There are some things that we have on our bodies that will just smell after a period of time.
Shirts, socks, underwear, pants, even shoes, all of these things will somehow capture the worst odours of our bodies and keep them until they are thoroughly washed.
However, there are some tools that we do not expect to have a terrible odour, despite us using them all the time.
One of the ones that you definitely don’t want to smell before using it is a retainer.
But why do retainers get smelly? Is it because we smell? Or is it a result of what they do?
In this article, we are going to answer these questions and help to work out how to stop your retainer from smelling.
What Is A Retainer?
Retainers are custom-made pieces of metal or plastic that are fitted to your gum and tooth line.
A retainer will be made and given to you by a dentist after you have had your braces removed. This is for a couple of reasons.
The first is to help your bones rebuild after the braces come off.
See, when you have braces, they are tightened so that your teeth gradually move in position in order to correct them and make them more useful for the patient.

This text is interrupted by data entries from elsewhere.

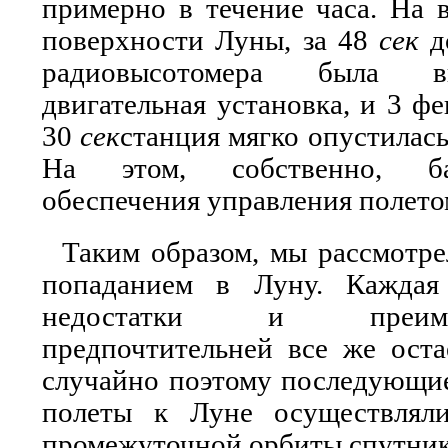
примерно в течение часа. На 
поверхности Луны, за 48
сек
до
радиовысотомера была в
двигательная установка, и 3 ф
30
сек
станция мягко опустилас
На этом, собственно, ба
обеспечения управления полето
Таким образом, мы рассмотре
попаданием в Луну. Каждая
недостатки и преиму
предпочтительней все же оста
случайно поэтому последующие
полеты к Луне осуществляли
промежуточной орбиты спутник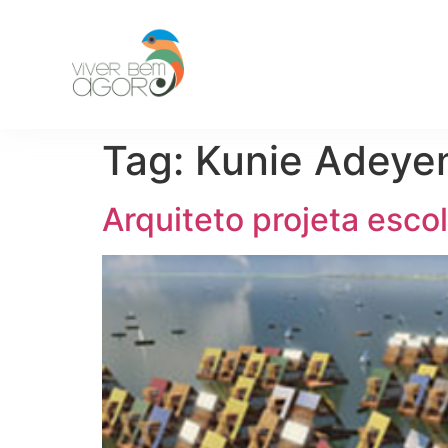
Tag:
Kunie Adeye
Arquiteto projeta esc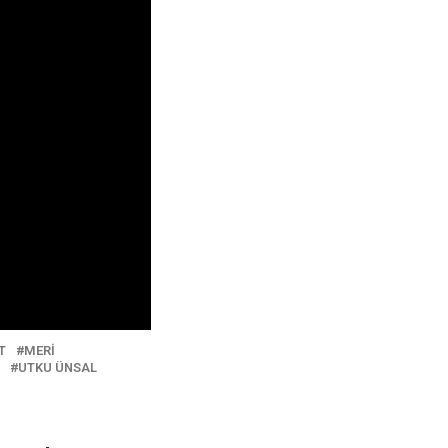
T
MERİ
UTKU ÜNSAL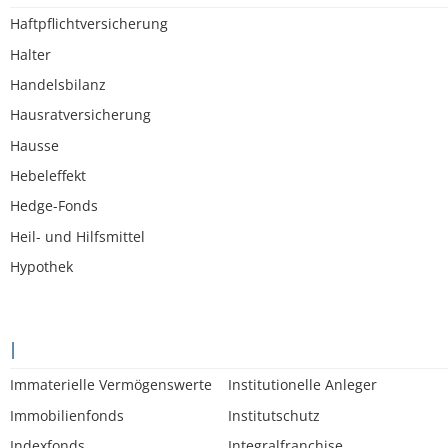
Haftpflichtversicherung
Halter
Handelsbilanz
Hausratversicherung
Hausse
Hebeleffekt
Hedge-Fonds
Heil- und Hilfsmittel
Hypothek
I
Immaterielle Vermögenswerte
Institutionelle Anleger
Immobilienfonds
Institutschutz
Indexfonds
Integralfranchise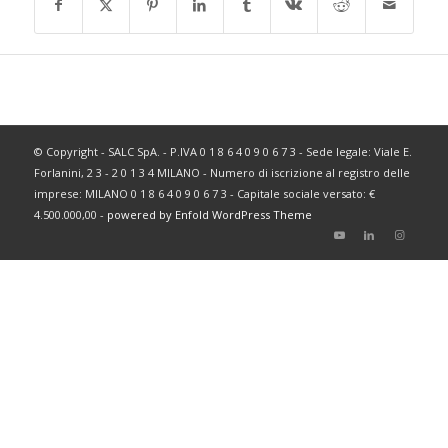
© Copyright - SALC SpA. - P.IVA 0 1 8 6 4 0 9 0 6 7 3 - Sede legale: Viale E.
Forlanini, 2 3 - 2 0 1 3 4 MILANO - Numero di iscrizione al registro delle
imprese: MILANO 0 1 8 6 4 0 9 0 6 7 3 - Capitale sociale versato: €
4.500.000,00 -
powered by Enfold WordPress Theme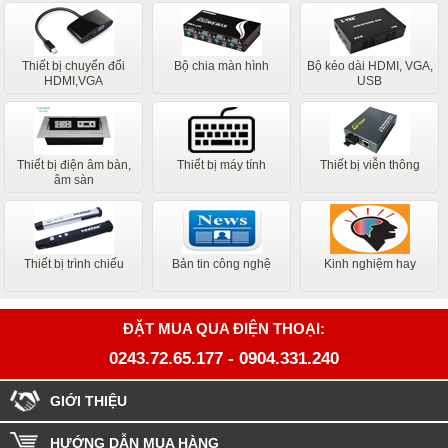
Thiết bị chuyển đổi
Bộ chia màn hình
Bộ kéo dài HDMI, VGA,
HDMI,VGA
USB
Thiết bị điện âm bàn,
Thiết bị máy tính
Thiết bị viễn thông
âm sàn
Thiết bị trình chiếu
Bản tin công nghệ
Kinh nghiệm hay
ĐẶT MUA QUA ĐIỆN THOẠI:
0243.72.65.177
-
0904.331.240
GIỚI THIỆU
HƯỚNG DẪN MUA HÀNG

In this circumstance, the teeth will have been corrected, but the bones that hold the teeth in place will now have areas that are loosened and not holding the tooth as tightly.
If left to their own devices, the teeth will just slide back into their original position, thus recreating the problem that braces were intended to fix.
As such, a retainer will be fitted to keep the teeth in place and allow the bones to rebuild and set, allowing the teeth to retain their new position permanently.
There are other circumstances where a retainer might be necessary, like when a single or only a couple of teeth are misaligned.
In this case, a retainer will be fitted instead of a brace to move the teeth back into place over several years.
Lastly, retainers may be given to someone who has a tongue thrust.
This is a condition where the tongue slides through the teeth when someone talks.
Having a retainer specifically fitted will train the tongue not to do this, making it much easier for the individual to speak.
Why Does My Retainer Smell?
The reason your retainer smells is the same reason your teeth or mouth would smell if you didn’t brush your teeth.
We all like to think that our mouth is home to teeth, gums, and saliva with nothing else there, but that is simply not true.
There are many things that live in your mouth, just like there are many things that live in or on other parts of your body. We just don’t like to talk or think about them.
Your mouth is full of naturally occurring bacteria and no matter what you do, you cannot remove them all.
These bacteria thrive in the environment of your mouth and as they thrive, they produce waste.
This waste is in the form of gas, but can be other deposits.
This waste is what gives you bad breath if you don’t manage your mouth, in a similar cycle to intense body odour, being mainly from bacterial waste when they feed on our sweat.
When you put your retainer in, that bacteria can transfer to your retainer and since your retainer is transferred between different semi-wet environments, they grow and multiply.
Eventually, they produce so much gas and waste that you can smell it.
These bacteria also contribute to the plaque and tartar that you have on your teeth and gums.
Should either of these two transfer to your retainer or begin to accumulate on your retainer, then it will develop a truly intense odour.
In your mouth, the odour can be contained and localized to just inside your mouth, but when it is outside, the smell spreads and turns the area around it into a truly pungent and terrible smelling place.
How Can I Stop The Stink?
The same way you stop the stink in your mouth: you clean it. Now, this requires a two-pronged approach.
The first you need to do is to make sure you are cleaning your teeth and mouth properly.
The reason your retainer smells is that something in your mouth is causing it to smell.
This could be the accumulation of use over time, but it may also be because you are not brushing for long enough or often enough.
As such, make sure you are doing a thorough brush of your teeth and flossing two times a day, with some gargling of mouthwash added to the mix if you can.
If you are doing this – and cleaning your retainer – then it may be that some food particles that the bacteria are feeding on are getting into the retainer.
To avoid this, brush your teeth after every meal to make sure that very few food particles remain.
The next step is cleaning your retainer. To do this, all you need is an old toothbrush, some mouthwash, and some soapy water.
Take out and rinse the retainer before putting it in a cup of warm, soapy water.
After a few minutes, give it a swirl in the soapy water before rinsing it in some fresh water.
Then, using a cap full of mouthwash, dip your toothbrush in the mouthwash and scrub the retainer gently.
Your retainer is fitted to your teeth, so a toothbrush will be the perfect implement to clean it, just like for your teeth.
Scrub the retainer all over and give it another rinse.
After this, the smell should have abated somewhat and left you with a fresh-smelling retainer.
Retainers smell for the same reason that our mouth smells. They need to be cleaned of the bacteria, plaque, tartar, and food particles that build up within.
As such, giving your retainer a regular clean should help get rid of the worst of the smell.